Poires A. June 23, 2013
You're describing a french buttercream, which does use egg yolks - it's rich but very delicious. I pour the hot syrup down the side of the bowl - a little will stick, but most should run in (that's the way I was taught at culinary school). The mixture should lightly cook the eggs, but not scramble or separate them - it whips up almost like a meringue. I'm not sure if I'm allowed to link here, but this is the post I wrote on my blog about making this buttercream, which has a video of my pouring technique - http://www.poiresauchocolat.net/2013/05/coffee-walnut-cake-v2.html.
Also, this is another way of doing it, which doesn't involve pouring syrup (Stella uses a Swiss-meringue-esque technique) = http://bravetart.com/recipes/FauxFrenchButtercreamGF.

Hope that helps.
 
Allison M. June 23, 2013
Cecily,
I'm not sure of the recipe that you are using because normally I use egg whites not the yolks. That being said, I heat the sugar and egg whites over a double boiler (mixer bowl over a pot of water) until they reach about 160 degrees F. Then whip in the stand mixer for about 10-15 minutes until cool, while whipping it gets nice and fluffy. Once cool, I add butter piece by piece and flavorings. The result is a super smooth & creamy, flavorful buttercream. My favorite is coffee flavored buttercream to use on chocolate cake.... Too yummy!

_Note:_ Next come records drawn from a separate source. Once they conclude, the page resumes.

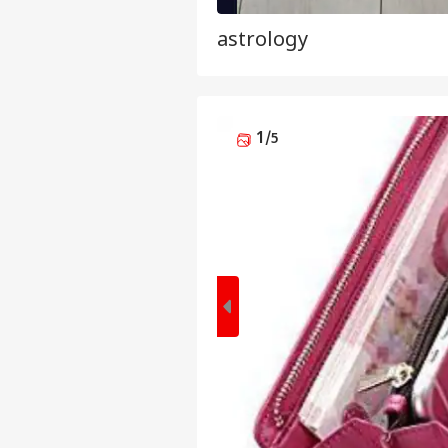
astrology
1
/5
पर्सनल
टॉप
हॅलो गेस्ट
इंडिय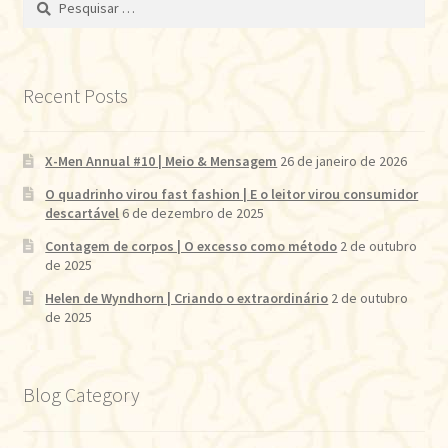
por:
Recent Posts
X-Men Annual #10 | Meio & Mensagem
26 de janeiro de 2026
O quadrinho virou fast fashion | E o leitor virou consumidor
descartável
6 de dezembro de 2025
Contagem de corpos | O excesso como método
2 de outubro
de 2025
Helen de Wyndhorn | Criando o extraordinário
2 de outubro
de 2025
Blog Category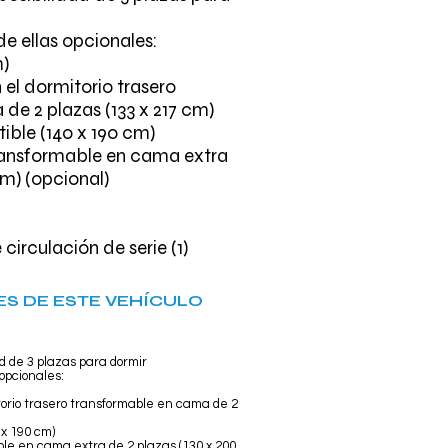
de ellas opcionales:
m)
el dormitorio trasero
de 2 plazas (133 x 217 cm)
ble (140 x 190 cm)
ansformable en cama extra
cm) (opcional)
circulación de serie (1)
S DE ESTE VEHÍCULO
dad de 3 plazas para dormir
 opcionales:
torio trasero transformable en cama de 2
 x 190 cm)
le en cama extra de 2 plazas (130 x 200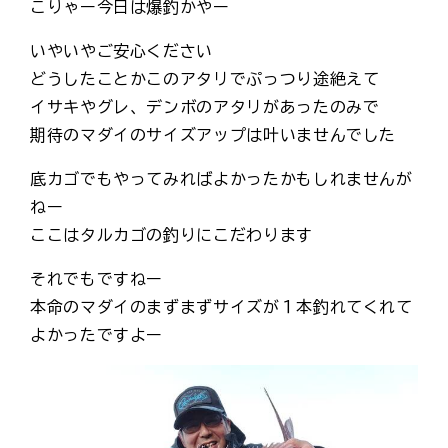
こりゃー今日は爆釣かやー
いやいやご安心ください
どうしたことかこのアタリでぷっつり途絶えて
イサキやグレ、デンボのアタリがあったのみで
期待のマダイのサイズアップは叶いませんでした
底カゴでもやってみればよかったかもしれませんが
ねー
ここはタルカゴの釣りにこだわります
それでもですねー
本命のマダイのまずまずサイズが１本釣れてくれて
よかったですよー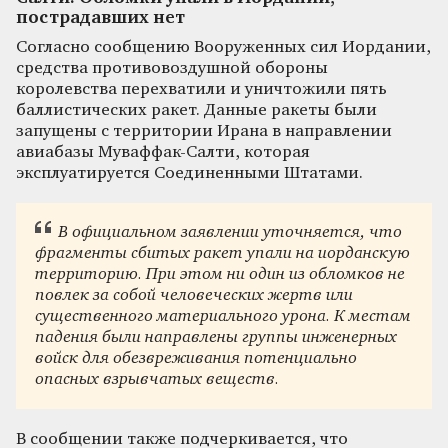
пострадавших нет
Согласно сообщению Вооруженных сил Иордании,
средства противовоздушной обороны
королевства перехватили и уничтожили пять
баллистических ракет. Данные ракеты были
запущены с территории Ирана в направлении
авиабазы Муваффак-Салти, которая
эксплуатируется Соединенными Штатами.
В официальном заявлении уточняется, что
фрагменты сбитых ракет упали на иорданскую
территорию. При этом ни один из обломков не
повлек за собой человеческих жертв или
существенного материального урона. К местам
падения были направлены группы инженерных
войск для обезвреживания потенциально
опасных взрывчатых веществ.
В сообщении также подчеркивается, что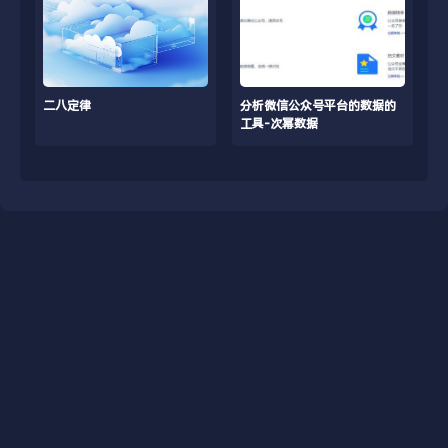
二八定律
分析微信公众号平台的数据的
工具-次幂数据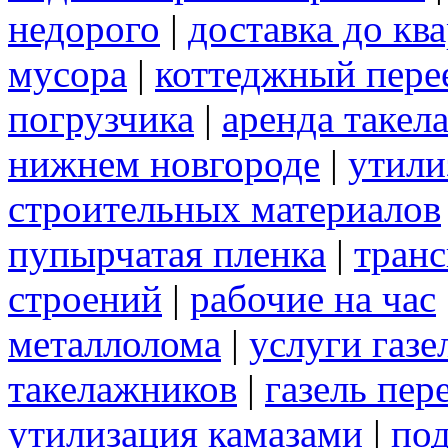
недорого
|
доставка до кв
мусора
|
коттеджный пере
погрузчика
|
аренда такел
нижнем новгороде
|
утили
строительных материалов
пупырчатая пленка
|
транс
строений
|
рабочие на час
металлолома
|
услуги газе
такелажников
|
газель пер
утилизация камазами
|
под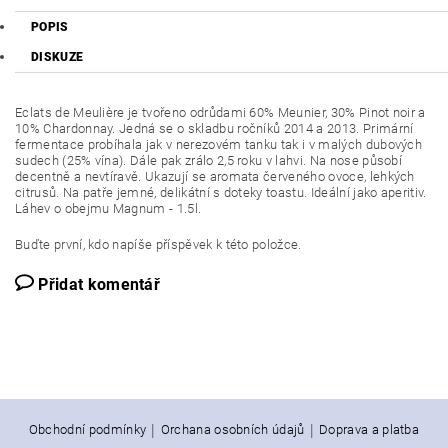
POPIS
DISKUZE
Eclats de Meulière je tvořeno odrůdami 60% Meunier, 30% Pinot noir a
10% Chardonnay. Jedná se o skladbu ročníků 2014 a 2013. Primární
fermentace probíhala jak v nerezovém tanku tak i v malých dubových
sudech (25% vína). Dále pak zrálo 2,5 roku v lahvi. Na nose působí
decentně a nevtíravě. Ukazují se aromata červeného ovoce, lehkých
citrusů. Na patře jemné, delikátní s doteky toastu. Ideální jako aperitiv.
Láhev o obejmu Magnum - 1.5l.
Buďte první, kdo napíše příspěvek k této položce.
Přidat komentář
|
|
Obchodní podmínky
Orchana osobních údajů
Doprava a platba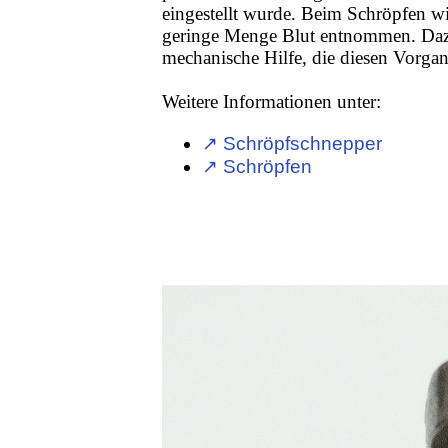
eingestellt wurde. Beim Schröpfen w
geringe Menge Blut entnommen. Dazu 
mechanische Hilfe, die diesen Vorg
Weitere Informationen unter:
↗ Schröpfschnepper
↗ Schröpfen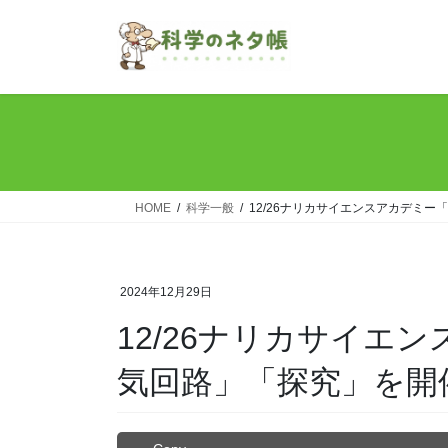
コ
ナ
ン
ビ
テ
ゲ
ン
ー
ツ
シ
へ
ョ
ス
ン
キ
に
ッ
移
HOME
科学一般
12/26ナリカサイエンスアカデミ
プ
動
2024年12月29日
12/26ナリカサイエ
気回路」「探究」を開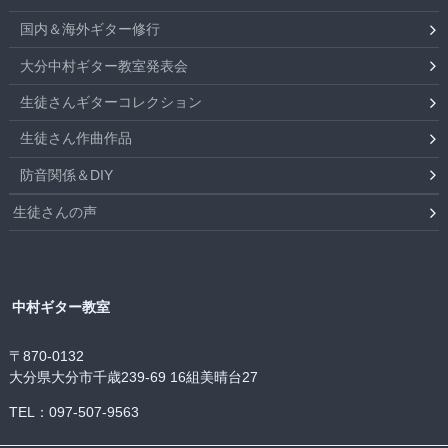
国内＆海外ギター修行
大分中村ギター教室発表会
生徒さんギターコレクション
生徒さん作曲作品
防音関係＆DIY
生徒さんの声
中村ギター教室
〒870-0132
大分県大分市千歳239-69 16組美晴台27
TEL：097-507-9563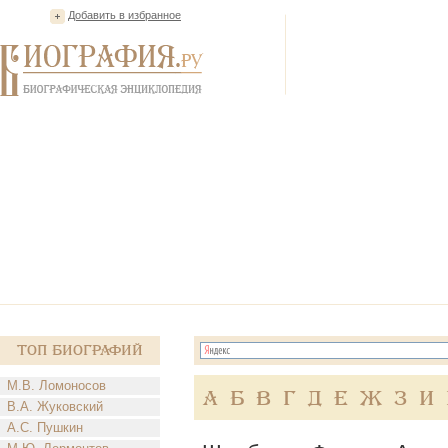
Добавить в избранное
Топ Биографий
М.В. Ломоносов
А
Б
В
Г
Д
Е
Ж
З
И
В.А. Жуковский
А.С. Пушкин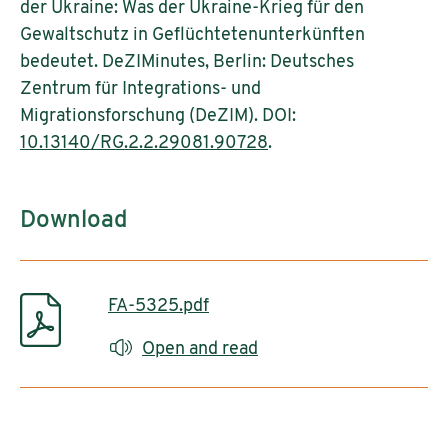
der Ukraine: Was der Ukraine-Krieg für den
Gewaltschutz in Geflüchtetenunterkünften
bedeutet. DeZIMinutes, Berlin: Deutsches
Zentrum für Integrations- und
Migrationsforschung (DeZIM). DOI:
10.13140/RG.2.2.29081.90728
.
Download
FA-5325.pdf
Open and read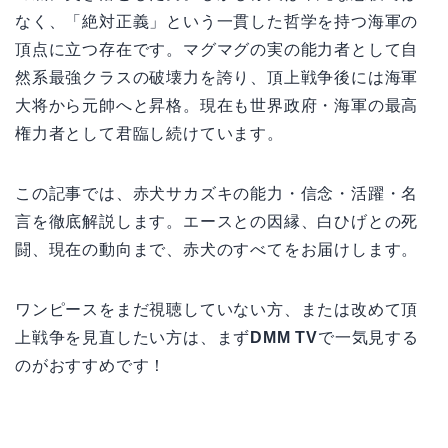
なく、「絶対正義」という一貫した哲学を持つ海軍の
頂点に立つ存在です。マグマグの実の能力者として自
然系最強クラスの破壊力を誇り、頂上戦争後には海軍
大将から元帥へと昇格。現在も世界政府・海軍の最高
権力者として君臨し続けています。
この記事では、赤犬サカズキの能力・信念・活躍・名
言を徹底解説します。エースとの因縁、白ひげとの死
闘、現在の動向まで、赤犬のすべてをお届けします。
ワンピースをまだ視聴していない方、または改めて頂
上戦争を見直したい方は、まず
DMM TV
で一気見する
のがおすすめです！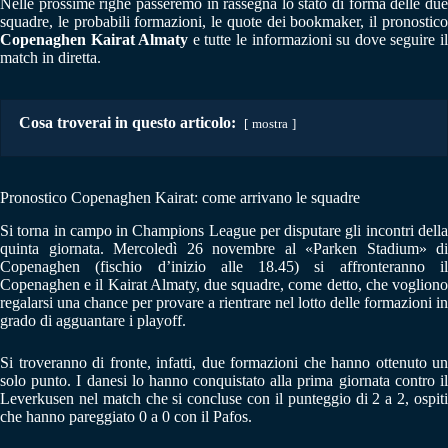
Nelle prossime righe passeremo in rassegna lo stato di forma delle due
squadre, le probabili formazioni, le quote dei bookmaker, il pronostico
Copenaghen Kairat Almaty
e tutte le informazioni su dove seguire i
match in diretta.
Cosa troverai in questo articolo:
mostra
Pronostico Copenaghen Kairat: come arrivano le squadre
Si torna in campo in Champions League per disputare gli incontri della
quinta giornata. Mercoledì 26 novembre al «Parken Stadium» di
Copenaghen (fischio d’inizio alle 18.45) si affronteranno il
Copenaghen e il Kairat Almaty, due squadre, come detto, che vogliono
regalarsi una chance per provare a rientrare nel lotto delle formazioni in
grado di agguantare i playoff.
Si troveranno di fronte, infatti, due formazioni che hanno ottenuto un
solo punto. I danesi lo hanno conquistato alla prima giornata contro il
Leverkusen nel match che si concluse con il punteggio di 2 a 2, ospiti
che hanno pareggiato 0 a 0 con il Pafos.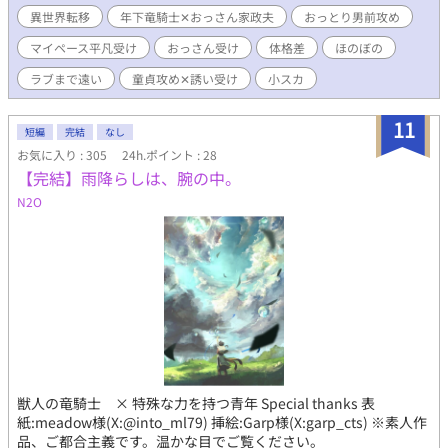
話。 ※ムーンライトノベルズさんでも公開しております。
異世界転移
年下竜騎士✕おっさん家政夫
おっとり男前攻め
マイペース平凡受け
おっさん受け
体格差
ほのぼの
ラブまで遠い
童貞攻め✕誘い受け
小スカ
11
短編
完結
なし
お気に入り : 305
24h.ポイント : 28
【完結】雨降らしは、腕の中。
N2O
獣人の竜騎士 × 特殊な力を持つ青年 Special thanks 表
紙:meadow様(X:@into_ml79) 挿絵:Garp様(X:garp_cts) ※素人作
品、ご都合主義です。温かな目でご覧ください。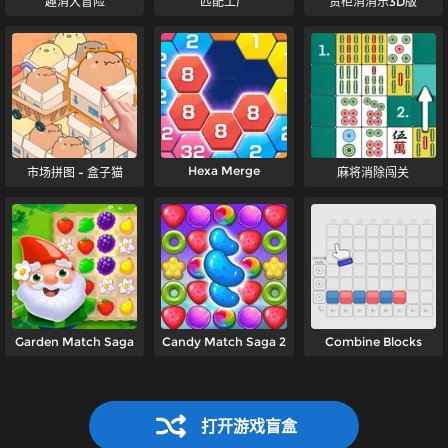
趣消大冒险
匹配工厂
货柜消消乐3D版
Hexa Merge
市场拼图 - 盒子猫
麻将消除闯关
Garden Match Saga
Candy Match Saga 2
Combine Blocks
打开游戏盲盒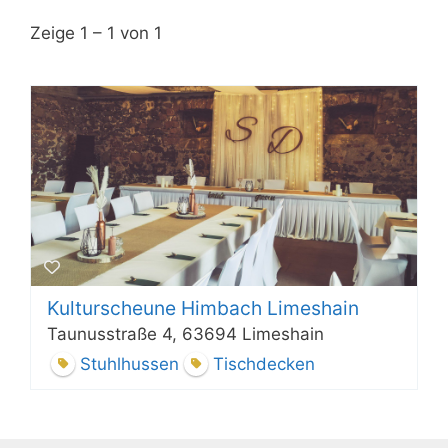
Zeige 1 – 1 von 1
Kulturscheune Himbach Limeshain
Taunusstraße 4, 63694 Limeshain
Stuhlhussen
Tischdecken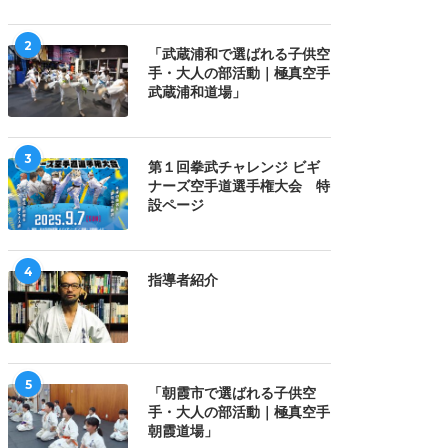
2
「武蔵浦和で選ばれる子供空
手・大人の部活動｜極真空手
武蔵浦和道場」
3
第１回拳武チャレンジ ビギ
ナーズ空手道選手権大会 特
設ページ
4
指導者紹介
5
「朝霞市で選ばれる子供空
手・大人の部活動｜極真空手
朝霞道場」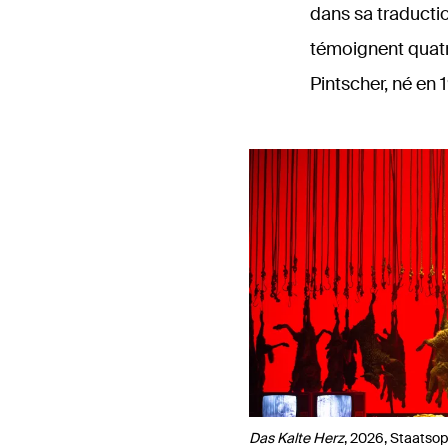
dans sa traductio
témoignent quatr
Pintscher, né en 1
Das Kalte Herz
, 2026, Staatsop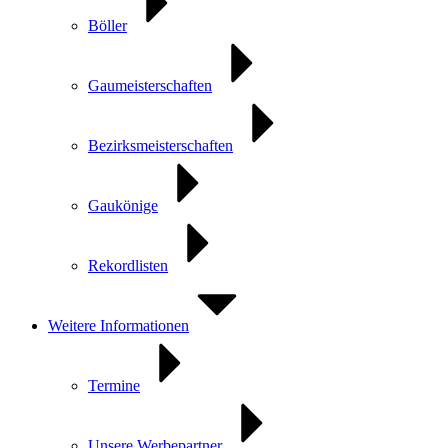
Böller
Gaumeisterschaften
Bezirksmeisterschaften
Gaukönige
Rekordlisten
Weitere Informationen
Termine
Unsere Werbepartner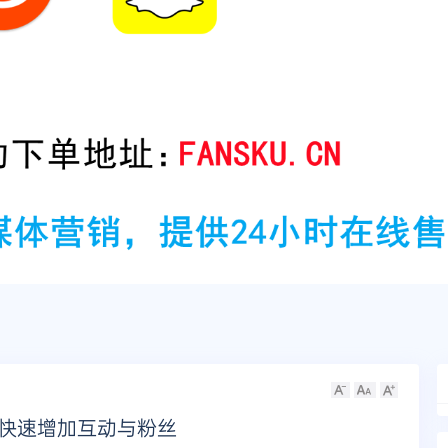
助你快速增加互动与粉丝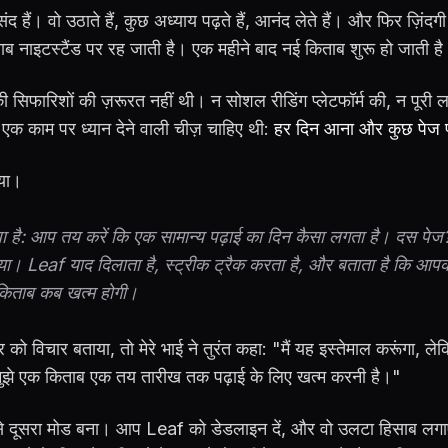
 पसंद हैं। वो उठाते हैं, कुछ अध्याय पढ़ते हैं, आनंद लेते हैं। और फिर ज़िंदग
ाब नाइटस्टैंड पर रह जाती है। एक महीने बाद नई किताब शुरू हो जाती ह
ं की सिफारिशों की ज़रूरत नहीं थी। न सोशल रीडिंग प्लेटफॉर्म की, न पूरी ला
 एक काम पर ध्यान देने वाली चीज़ चाहिए थी:
हर दिन आना और कुछ पेज 
िया।
ा है: आप तय करें कि एक सामान्य पढ़ाई का दिन कैसा लगता है। दस पेज
या। Leaf याद दिलाता है, स्ट्रीक ट्रैक करता है, और बताता है कि आपक
े किताब कब खत्म होगी।
ार को विचार बताया, तो मेरे भाई ने तुरंत कहा: "मैं यह इस्तेमाल करूंगा, ल
मुझे एक किताब एक तय तारीख तक पढ़ाई के लिए खत्म करनी है।"
े दूसरा मोड बना। आप Leaf को डेडलाइन दें, और वो उलटा हिसाब लग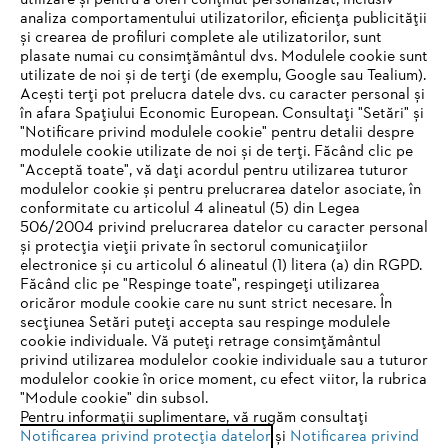
utilizare și pentru a oferi conținut personalizat, inclusiv
analiza comportamentului utilizatorilor, eficiența publicității
și crearea de profiluri complete ale utilizatorilor, sunt
plasate numai cu consimțământul dvs. Modulele cookie sunt
utilizate de noi și de terți (de exemplu, Google sau Tealium).
Acești terți pot prelucra datele dvs. cu caracter personal și
în afara Spațiului Economic European. Consultați "Setări" și
"Notificare privind modulele cookie" pentru detalii despre
STIHL Romania
modulele cookie utilizate de noi și de terți. Făcând clic pe
"Acceptă toate", vă dați acordul pentru utilizarea tuturor
modulelor cookie și pentru prelucrarea datelor asociate, în
conformitate cu articolul 4 alineatul (5) din Legea
506/2004 privind prelucrarea datelor cu caracter personal
Informaţii Utile
și protecția vieții private în sectorul comunicațiilor
electronice și cu articolul 6 alineatul (1) litera (a) din RGPD.
IHR BROWSER WIRD NICHT
Făcând clic pe "Respinge toate", respingeți utilizarea
oricăror module cookie care nu sunt strict necesare. În
UNTERSTÜTZT
secțiunea Setări puteți accepta sau respinge modulele
cookie individuale. Vă puteți retrage consimțământul
privind utilizarea modulelor cookie individuale sau a tuturor
Sie nutzen einen Browser, den wir noch nicht unterstützen. Für
modulelor cookie în orice moment, cu efect viitor, la rubrica
eine optimale Nutzung unserer Seite empfehlen wir Ihnen, zu
"Module cookie" din subsol.
Politica de confidenţialitate
Informare legală
Pentru informații suplimentare, vă rugăm consultați
einem der folgenden Browser zu wechseln:
Notificarea privind protecția datelor
și
Notificarea privind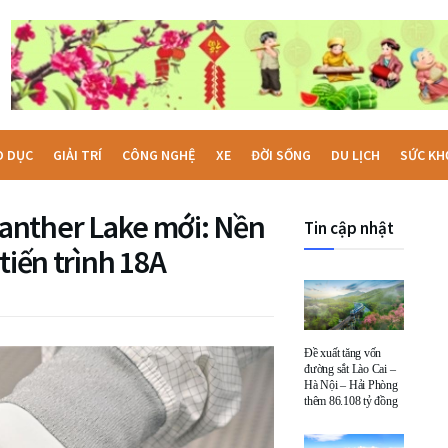
O DỤC
GIẢI TRÍ
CÔNG NGHỆ
XE
ĐỜI SỐNG
DU LỊCH
SỨC KH
ý Panther Lake mới: Nền
Tin cập nhật
tiến trình 18A
Đề xuất tăng vốn
đường sắt Lào Cai –
Hà Nội – Hải Phòng
thêm 86.108 tỷ đồng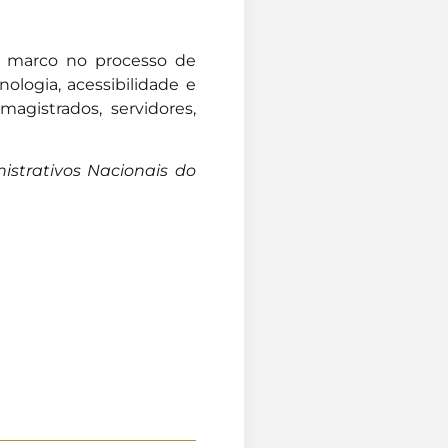
um marco no processo de
nologia, acessibilidade e
magistrados, servidores,
strativos Nacionais do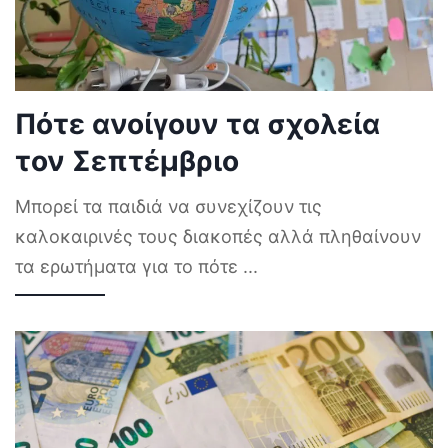
Πότε ανοίγουν τα σχολεία
τον Σεπτέμβριο
Μπορεί τα παιδιά να συνεχίζουν τις
καλοκαιρινές τους διακοπές αλλά πληθαίνουν
τα ερωτήματα για το πότε
...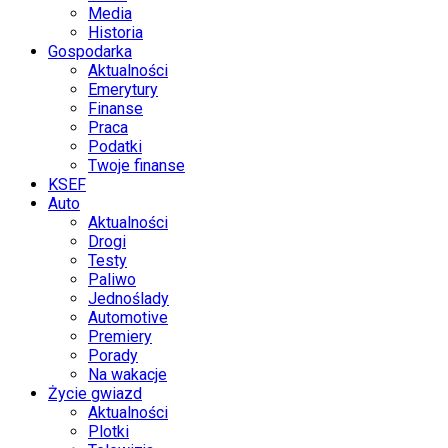
Media
Historia
Gospodarka
Aktualności
Emerytury
Finanse
Praca
Podatki
Twoje finanse
KSEF
Auto
Aktualności
Drogi
Testy
Paliwo
Jednoślady
Automotive
Premiery
Porady
Na wakacje
Życie gwiazd
Aktualności
Plotki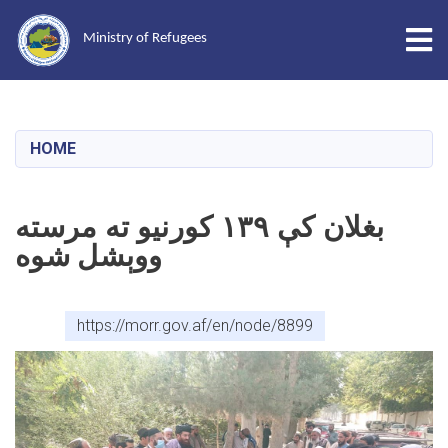
Tog
Ministry of Refugees
Skip
to
main
HOME
content
بغلان کې ۱۳۹ کورنیو ته مرسته
ووېشل شوه
https://morr.gov.af/en/node/8899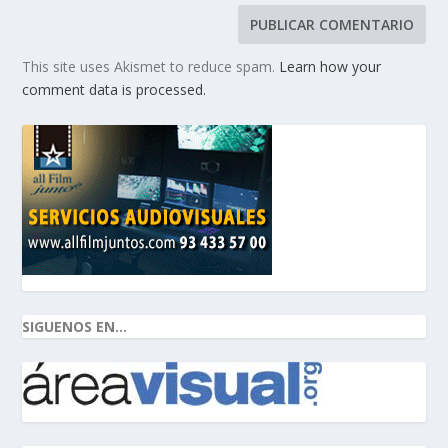
This site uses Akismet to reduce spam.
Learn how your
comment data is processed.
SIGUENOS EN...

If your recipe calls for yolks, you could try doing it like I do for a swiss buttercream. I like not having to pour super heated molten lava into a moving mixer.
 
CecilyTechuan June 23, 2013
Thanks!

Sarah - That's what I was thinking, more like tempering the eggs for ice cream. These were not tempered at all, which I thought was strange but ATK is usually trust-worthy, so I went against my gut on it. I will definitely try this again and heat up the yolks first and maybe whisk in the syrup by hand before putting it on the mixer.

Allison - Yeah, I don't see how pouring the syrup into a moving mixer is a good idea...I'd rather do it by hand. I like swiss buttercream too, but it's less sweet and I'm making this for my kids' birthday party and they wanted the 'sweet icing' (which means my mom's shortening and powdered sugar recipe...can't go there!), so I thought that was a good compromise.

I ended up making a whole-egg buttercream where you cook the eggs and sugar together over a double boiler, and that seemed to go better.
 
Reiney June 23, 2013
Yeah, there's no fix for that. What temperature were your egg yolks when you whisked them? Try heating the yolks up, whisking (by hand) over a pot of simmering water until it reached sabayon stage first. Then swap to the stand mixer and pour in the hot sugar- it will help temper the yolks more gradually.

You're trying to hit the sweet spot where the yolks pool at the bottom of the whisk, not totally avoid the whisk itself. (You just don't want to pour the hot sugar over the top of the whisk.)